(Transcribed page contents)
────────

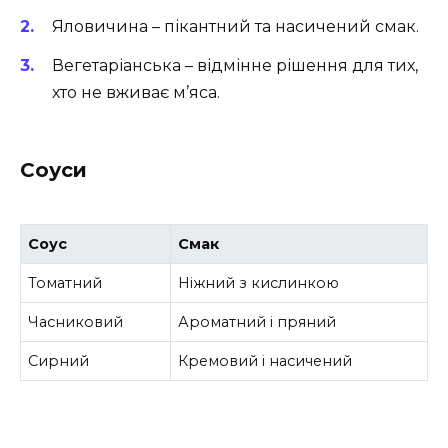
Яловичина – пікантний та насичений смак.
Вегетаріанська – відмінне рішення для тих,
хто не вживає м’яса.
Соуси
Соус
Смак
Томатний
Ніжний з кислинкою
Часниковий
Ароматний і пряний
Сирний
Кремовий і насичений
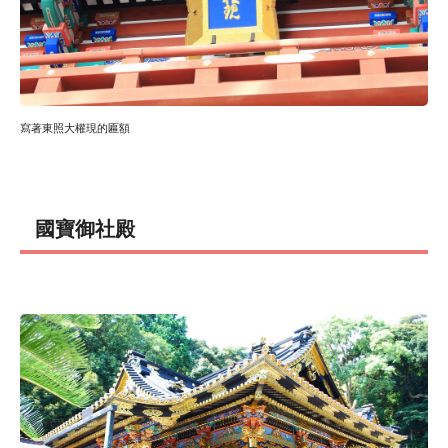
寫著東照大權現的匾額
國寶御社殿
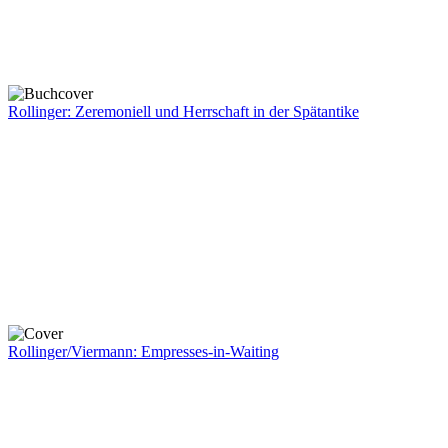
Rollinger: Zeremoniell und Herrschaft in der Spätantike
Rollinger/Viermann: Empresses-in-Waiting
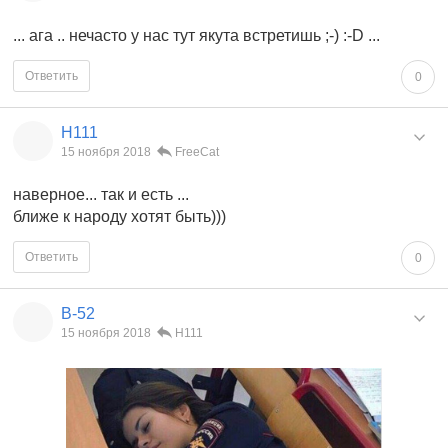
... ага .. нечасто у нас тут якута встретишь ;-) :-D ...
Ответить
0
Н111
15 ноября 2018
FreeCat
наверное... так и есть ...
ближе к народу хотят быть)))
Ответить
0
В-52
15 ноября 2018
Н111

────────

AIM OF THE TASK: Look through the entries above for the word "Rollinger". Copy every line where it shows up.

REPLY TO THE TASK:
Rollinger: Zeremoniell und Herrschaft in der Spätantike
Rollinger/Viermann: Empresses-in-Waiting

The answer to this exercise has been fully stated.